Trajectory analysis was performed with a method described in Zhou and Troyanskaya (manuscript in preparation). To identify genes with significant expression change along the trajectory, for each trajectory segment of interest, we tested the significance of each gene by fitting a generalized additive model(GAM) with thin plate regression spline to predict expression level from the cell order in the trajectory segment using the gam function of R package mgcv. The significance level of the gene is the significance level of cell order in the GAM model.
Immunofluorescence
Kidneys were fixed overnight in 4%PFA and processed for frozen sectioning and incubation as previously reported (Cebrian, 2012). Thin 5-micron sections were incubated at 4C overnight with primary antibodies against the following epitopes: Decorin (R&D systems, AF143), ETV4 (Proteintech, 10684-1-AP), ACTA2 (Sigma, C6198), PAX8 (Proteintech, 10336-1-AP), RET (R&D, AF1485), Synaptopodin (Proteintech, 21064-1-AP) and TenascinC (R&D, MAB2138). Alexa 488-conjugated secondary antibodies were purchased from Jackson ImmunoResearch and incubated at 37C for 3h. Imaging was performed on an Olympus IX71 inverted microscope or a Nikon A1 confocal microscope.
Competing interests
None
Funding
This work is funded by an NIH U01 DK107350 ReBuilding a Kidney (RBK) Consortium Partnership Project to JRS. The University of Washington Laboratory of Developmental Biology was supported by NIH Award Number 5R24HD000836 from the Eunice Kennedy Shriver National Institute of Child Health & Human Development.
Data availability
Datasets generated in this study are available from GEO repository: https://www.ncbi.nlm.nih.gov/geo/query/acc.cgi?acc=GSE109205
Supplementary figure 1: A: Heatmap identifying 19 clusters. B: Correlation plot for clusters 3, 4, 16 and 18.

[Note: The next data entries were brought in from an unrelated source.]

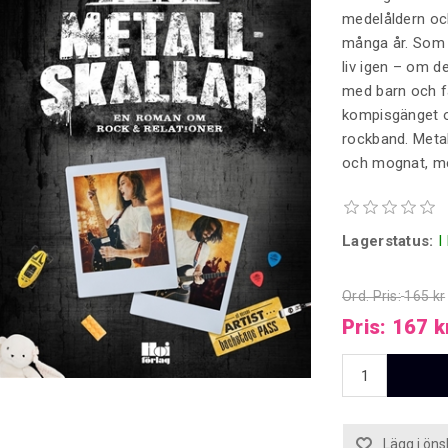
medelåldern och 
många år. Som s
liv igen – om d
med barn och fa
kompisgänget o
rockband. Metal
och mognat, med
Lagerstatus:
I
Ord. Pris:
165 kr
Pris:
167 k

Supplementary figure 2: t-SNE cluster map of the expression levels for EYA1, TMEM100, ELAVL4, ECEL1, COL2A1 and ETV1. Each dot represents an individual cell and color intensity reflects gene expression levels.
Supplementary figure 3: t-SNE cluster map of the expression levels for WNT4, WNT7B, WNT5A and WNT11. Each dot represents an individual cell and color intensity reflects gene expression levels.
Supplementary figure 4: t-SNE cluster map of the expression levels for FGFR1, FGFR2, FGF7 and FGF8. Each dot represents an individual cell and color intensity reflects gene expression levels.
Supplementary table 1: List of genes differentially expressed by cells within each cluster. Pct1: Percentage of cells in the cluster of interest. Pct2: Percentage of cells in all other clusters.
Acknowledgements
We are indebted to Steve Potter for sharing the cold protease protocol before publication.